Analysis. We used a ² test of independence to determine if there was a statistically significant difference in the proportion of children with a clinical characteristic such as vomiting among enteropathogens (i.e., Campylobacter, ETEC, Shigella, rotavirus, or undiagnosed agents). If a statistically significant difference was detected among the enteropathogens, then a series of ² tests were used to determine which pair (e.g., ETEC versus rotavirus) of enteropathogens differed by that clinical characteristic. When the symptom was measured on a continuous scale (e.g., mean number of stools in 24 hours), the normality of the distribution was tested using Shapiro-Wilk test,²⁰ and analysis of variance (ANOVA) was used to determine if there were statistically significant differences in the mean of that variable when categorized by enteropathogen. When a statistically significant difference was detected, Student’s t tests were used to identify which pair of means was statistically different. To determine if a pathogen showed seasonality, we tested if the proportion of summer cases (May–October) was statistically greater than 50% of all cases using a single sample binomial test of significance.²¹

All data was double entered into Epi-info version 6. Stat-exact 4.0 (Cytel Software Corporation, Cambridge, MA); SAS 6.12 and SAS 9.0 (SAS, Cary, NC) were used for all analyses. Statistical significance was two-tailed and set at P < 0.05 for all analyses.

This study was approved by the Institutional Review Board of the U.S. Naval Medical Research Unit No. 3, Arab Republic of Egypt and the Ministry of Health and Population, Arab Republic of Egypt. The work was performed under work unit 6000.RAD1.D.0301. Written informed consent was obtained from each parent during enrollment.

RESULTS

TOP ABSTRACT INTRODUCTION MATERIALS AND METHODS RESULTS DISCUSSION REFERENCES

 
Patient accrual. Between May 2000 and May 2002, 561 children in Benha and 714 children in Abu Homos (N = 1,275) were enrolled. Of the parents initially approached, 96% (N = 1,221) agreed to have their child enrolled with the other 4% being replaced by the next eligible child. Of the 1,275 children, 37 (3%) of these children made a second visit for the same episode (i.e., a visit made within 14 days of the first visit). None of these children were enrolled at the follow-up visit.

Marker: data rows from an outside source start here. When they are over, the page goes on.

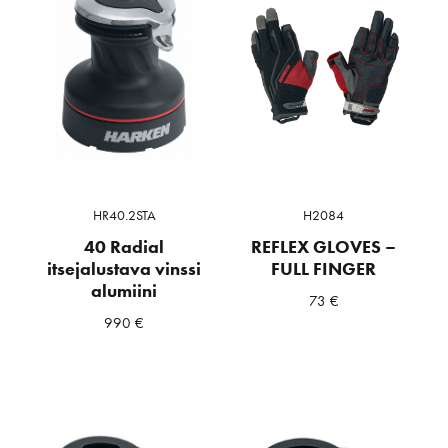
HR40.2STA
H2084
40 Radial
REFLEX GLOVES –
itsejalustava vinssi
FULL FINGER
alumiini
73
€
990
€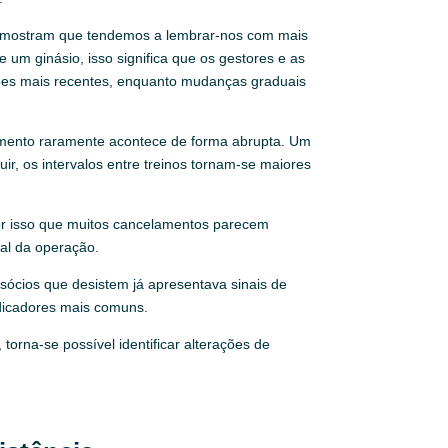
va mostram que tendemos a lembrar-nos com mais
e um ginásio, isso significa que os gestores e as
ções mais recentes, enquanto mudanças graduais
stamento raramente acontece de forma abrupta. Um
r, os intervalos entre treinos tornam-se maiores
 por isso que muitos cancelamentos parecem
mal da operação.
sócios que desistem já apresentava sinais de
ndicadores mais comuns.
torna-se possível identificar alterações de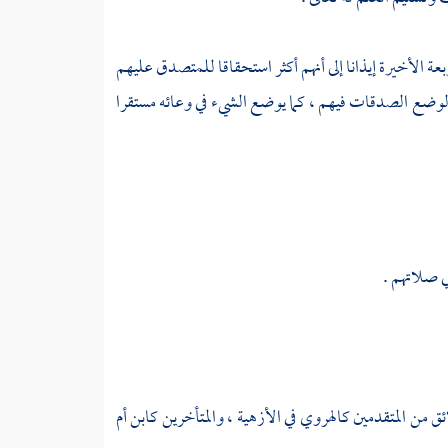
 ) في الأربعة الأخيرة إيذانا إلى أنهم أكثر استحقاقا للمتصدق عليهم
ظنة لوضع الصدقات فيهم ، كما يوضع الشيء في وعائه مستقرا
ئق من المتقدمين
كالهروي
في الأزهية ، والمتأخرين
كابن أم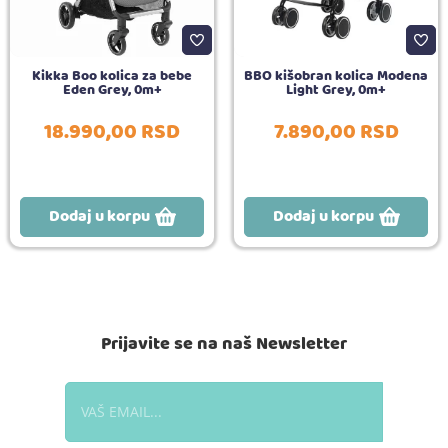
Kikka Boo kolica za bebe
BBO kišobran kolica Modena
Eden Grey, 0m+
Light Grey, 0m+
18.990,
00
RSD
7.890,
00
RSD
Dodaj u korpu
Dodaj u korpu
Prijavite se na naš Newsletter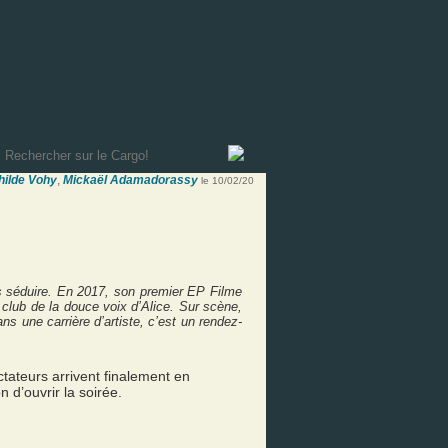
hilde Vohy
,
Mickaël Adamadorassy
le 10/02/20
us séduire. En 2017, son premier EP Filme
 club de la douce voix d’Alice. Sur scène,
ns une carrière d’artiste, c’est un rendez-
ctateurs arrivent finalement en
 d’ouvrir la soirée.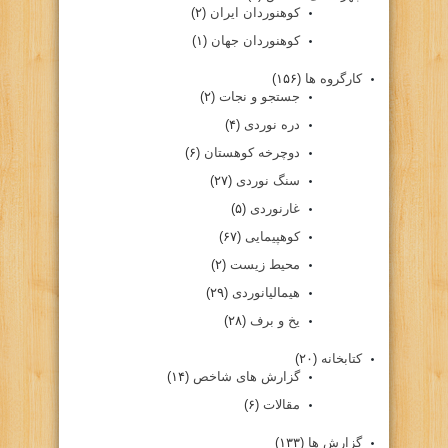
کوهنوردان ایران
(۲)
کوهنوردان جهان
(۱)
کارگروه ها
(۱۵۶)
جستجو و نجات
(۲)
دره نوردی
(۴)
دوچرخه کوهستان
(۶)
سنگ نوردی
(۲۷)
غارنوردی
(۵)
کوهپیمایی
(۶۷)
محیط زیست
(۲)
هیمالیانوردی
(۲۹)
یخ و برف
(۲۸)
کتابخانه
(۲۰)
گزارش های شاخص
(۱۴)
مقالات
(۶)
گزارش ها
(۱۳۳)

Rectal swabs were collected from 99% of children in Benha and 100% of children in Abu Homos. A stool sample was obtained from 90% (N = 505) of the children from Benha and 73% (N = 521) of the children from Abu Homos. The greater frequency of stool collection in Benha appeared to be due to a greater willingness on the part of Benha parents to wait until there children produced a stool.

Disease burden. Because one in five children were enrolled, we extrapolated that 2,805 clinic visits to Benha Clinic and 3,570 clinic visits to Abu Homos for treatment of diarrhea were made during the study. Based on hospital records, this represented 12% and 19% of all clinic visits for children under 6 years of age at Benha and Abu Homos Clinics, respectively.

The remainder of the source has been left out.